As Heine noted: "While it’s certainly plausible that a handful of right-wing extremists are exploiting the situation to cause mischief, it’s patently obvious that the vast majority of the violence is being perpetrated by left-wing agitators."
Meanwhile, PBS NewsHour White House correspondent Yamiche Alcindor faced heavy backlash for insisting that there was "no evidence" that any of the rioting is being perpetrated by "anarchists."
On Sunday, President Trump urged Democratic mayors and governors to take stronger action against who he described were "anarchists" that have caused havoc in recent days.

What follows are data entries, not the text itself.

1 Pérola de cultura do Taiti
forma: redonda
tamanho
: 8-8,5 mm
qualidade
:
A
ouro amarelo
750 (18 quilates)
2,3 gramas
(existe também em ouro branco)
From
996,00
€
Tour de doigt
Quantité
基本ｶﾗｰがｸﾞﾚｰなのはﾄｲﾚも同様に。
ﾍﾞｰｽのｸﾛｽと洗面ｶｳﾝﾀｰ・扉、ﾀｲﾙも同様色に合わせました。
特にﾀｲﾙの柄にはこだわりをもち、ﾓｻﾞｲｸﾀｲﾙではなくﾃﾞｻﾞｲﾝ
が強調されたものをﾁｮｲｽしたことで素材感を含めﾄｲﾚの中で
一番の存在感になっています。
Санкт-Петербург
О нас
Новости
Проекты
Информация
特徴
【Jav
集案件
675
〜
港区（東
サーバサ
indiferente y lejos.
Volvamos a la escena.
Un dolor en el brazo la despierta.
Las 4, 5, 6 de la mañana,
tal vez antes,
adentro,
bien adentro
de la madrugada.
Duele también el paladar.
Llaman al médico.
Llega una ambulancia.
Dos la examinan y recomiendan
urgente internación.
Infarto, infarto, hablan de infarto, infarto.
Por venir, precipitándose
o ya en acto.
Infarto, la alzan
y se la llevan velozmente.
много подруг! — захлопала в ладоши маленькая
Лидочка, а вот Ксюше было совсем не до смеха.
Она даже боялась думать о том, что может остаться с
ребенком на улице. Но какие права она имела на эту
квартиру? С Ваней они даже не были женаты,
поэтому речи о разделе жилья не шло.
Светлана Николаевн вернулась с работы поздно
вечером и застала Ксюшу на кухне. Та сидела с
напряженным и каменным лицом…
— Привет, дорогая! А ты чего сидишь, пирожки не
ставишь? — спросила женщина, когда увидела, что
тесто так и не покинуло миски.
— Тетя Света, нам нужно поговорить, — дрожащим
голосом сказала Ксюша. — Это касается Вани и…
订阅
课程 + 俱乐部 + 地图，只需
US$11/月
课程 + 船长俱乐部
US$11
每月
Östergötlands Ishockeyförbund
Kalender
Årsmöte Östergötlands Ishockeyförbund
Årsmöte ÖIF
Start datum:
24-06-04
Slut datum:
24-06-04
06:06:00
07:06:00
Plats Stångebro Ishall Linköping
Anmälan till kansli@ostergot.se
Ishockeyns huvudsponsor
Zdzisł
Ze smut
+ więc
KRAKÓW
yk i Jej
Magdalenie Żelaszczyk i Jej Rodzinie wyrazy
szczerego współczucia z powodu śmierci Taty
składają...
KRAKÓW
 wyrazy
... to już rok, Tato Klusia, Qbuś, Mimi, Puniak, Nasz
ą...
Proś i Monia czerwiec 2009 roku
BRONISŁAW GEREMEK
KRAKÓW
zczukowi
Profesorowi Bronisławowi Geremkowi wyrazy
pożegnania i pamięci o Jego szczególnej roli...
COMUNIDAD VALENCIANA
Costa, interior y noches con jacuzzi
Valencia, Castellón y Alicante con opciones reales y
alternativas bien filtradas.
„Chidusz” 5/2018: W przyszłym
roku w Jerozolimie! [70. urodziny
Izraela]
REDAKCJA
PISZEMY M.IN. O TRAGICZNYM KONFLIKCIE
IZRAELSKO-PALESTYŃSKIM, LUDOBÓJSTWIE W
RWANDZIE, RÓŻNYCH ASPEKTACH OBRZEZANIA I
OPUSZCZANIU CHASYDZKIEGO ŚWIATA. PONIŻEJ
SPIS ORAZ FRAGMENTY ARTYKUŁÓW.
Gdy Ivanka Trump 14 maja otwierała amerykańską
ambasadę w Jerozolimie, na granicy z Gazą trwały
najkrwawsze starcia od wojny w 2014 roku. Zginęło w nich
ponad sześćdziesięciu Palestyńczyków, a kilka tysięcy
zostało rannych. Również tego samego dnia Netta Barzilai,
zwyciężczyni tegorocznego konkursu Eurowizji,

"Get tough Democrat Mayors and Governors. These people are ANARCHISTS. Call in our National Guard NOW. The World is watching and laughing at you and Sleepy Joe. Is this what America wants? NO!!!" Trump exclaimed on Twitter.
Alcindor responded to Trump's tweet in an attempt to fact-check him.
" 'These people are anarchists,' President Trump says without providing any evidence," Alcindor said.
Critics blasted the PBS journalist for her suggestion that none of the rioters were anarchists.
"I was there last night when fires were burning in NW. Your tweet is not factual," RealClearNews reporter Philip Wegmann told Alcindor.
"It's an absolute disgrace that the taxpayers pay this activist's salary. This isn't journalism, and the American people shouldn't subsidize it," author James Hasson wrote. "Like, FFS. There was a story today about people lighting homes with children inside on fire and then blocking fire engines from responding. They're burning family-owned businesses and beating up elderly women. How much more evidence do you need, @Yamiche?"
"They're literally spray painting the anarchist A surrounded by a circle in cities across the country," columnist Ryan James Girdusky pointed to another example.
"Just woke up after watching hours of churches getting burned, stores looted, journalists assaulted, a female store owner getting pummeled by 'protestors,' and I gotta say this tweet here...is FANTASTIC! and keep in mind, you're paying for this fine work w your taxpayer dollars," political consultant Trey Radel wrote.
"So glad my taxpayer dollars are funding such smart and brave journalism from PBS," Donald Trump Jr. quipped.
Then there is another riots conspiracy theory making the rounds among leftists — it's Russia.
Obama era national security adviser Susan Rice said of the riots on CNN: “I’m not reading the intelligence today, or these days — but based on my experience, this is right out of the Russian playbook. But we cannot allow the extremists, the foreign actors, to distract from the real problems we have in this country.”
In his interview with O'Brien, CNN's Tapper also mentioned the conspiracy theory that foreign adversaries [Russia] were trying to stoke the violence via social media.